Activity:
Print the lines that run from the line with "marktonderzoek dringt" to the line with "Turbohybridupgrades an", keeping both end lines, exactly as they appear in the entries below, and nothing else.

Start of Record set

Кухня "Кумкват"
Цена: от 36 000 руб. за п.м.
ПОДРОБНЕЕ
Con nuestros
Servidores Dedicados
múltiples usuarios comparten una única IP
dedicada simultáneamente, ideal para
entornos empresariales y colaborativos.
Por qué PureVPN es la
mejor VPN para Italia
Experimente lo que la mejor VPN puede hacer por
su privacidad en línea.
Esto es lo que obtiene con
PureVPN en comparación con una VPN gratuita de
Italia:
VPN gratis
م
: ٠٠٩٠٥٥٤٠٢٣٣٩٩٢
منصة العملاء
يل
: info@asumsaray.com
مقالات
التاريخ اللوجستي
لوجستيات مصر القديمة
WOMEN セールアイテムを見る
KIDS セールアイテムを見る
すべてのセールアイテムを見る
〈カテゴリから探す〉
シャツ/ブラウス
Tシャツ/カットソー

End of Record set
Start of Record set

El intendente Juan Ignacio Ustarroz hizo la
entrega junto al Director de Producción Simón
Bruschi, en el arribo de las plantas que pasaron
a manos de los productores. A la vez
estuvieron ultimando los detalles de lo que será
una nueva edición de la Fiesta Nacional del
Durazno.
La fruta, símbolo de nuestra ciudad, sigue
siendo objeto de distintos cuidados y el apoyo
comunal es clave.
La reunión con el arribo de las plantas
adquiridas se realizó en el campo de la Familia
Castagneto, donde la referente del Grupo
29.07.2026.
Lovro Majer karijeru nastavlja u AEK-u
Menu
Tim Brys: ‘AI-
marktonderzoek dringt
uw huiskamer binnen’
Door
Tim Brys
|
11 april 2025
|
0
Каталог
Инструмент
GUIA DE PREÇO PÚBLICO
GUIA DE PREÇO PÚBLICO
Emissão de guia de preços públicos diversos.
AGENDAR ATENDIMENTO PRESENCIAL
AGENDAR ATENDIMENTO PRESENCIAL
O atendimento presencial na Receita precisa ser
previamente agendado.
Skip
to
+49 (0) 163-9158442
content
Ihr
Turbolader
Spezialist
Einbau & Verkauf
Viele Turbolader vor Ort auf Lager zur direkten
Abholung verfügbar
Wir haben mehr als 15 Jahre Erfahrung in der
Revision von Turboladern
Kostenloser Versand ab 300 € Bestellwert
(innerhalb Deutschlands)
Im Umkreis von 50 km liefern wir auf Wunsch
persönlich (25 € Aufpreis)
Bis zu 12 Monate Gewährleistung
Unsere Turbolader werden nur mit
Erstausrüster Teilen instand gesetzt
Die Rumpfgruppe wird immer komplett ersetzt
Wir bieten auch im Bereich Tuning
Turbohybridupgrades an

End of Record set

Completed exercise:
marktonderzoek dringt
uw huiskamer binnen’
Door
Tim Brys
|
11 april 2025
|
0
Каталог
Инструмент
GUIA DE PREÇO PÚBLICO
GUIA DE PREÇO PÚBLICO
Emissão de guia de preços públicos diversos.
AGENDAR ATENDIMENTO PRESENCIAL
AGENDAR ATENDIMENTO PRESENCIAL
O atendimento presencial na Receita precisa ser
previamente agendado.
Skip
to
+49 (0) 163-9158442
content
Ihr
Turbolader
Spezialist
Einbau & Verkauf
Viele Turbolader vor Ort auf Lager zur direkten
Abholung verfügbar
Wir haben mehr als 15 Jahre Erfahrung in der
Revision von Turboladern
Kostenloser Versand ab 300 € Bestellwert
(innerhalb Deutschlands)
Im Umkreis von 50 km liefern wir auf Wunsch
persönlich (25 € Aufpreis)
Bis zu 12 Monate Gewährleistung
Unsere Turbolader werden nur mit
Erstausrüster Teilen instand gesetzt
Die Rumpfgruppe wird immer komplett ersetzt
Wir bieten auch im Bereich Tuning
Turbohybridupgrades an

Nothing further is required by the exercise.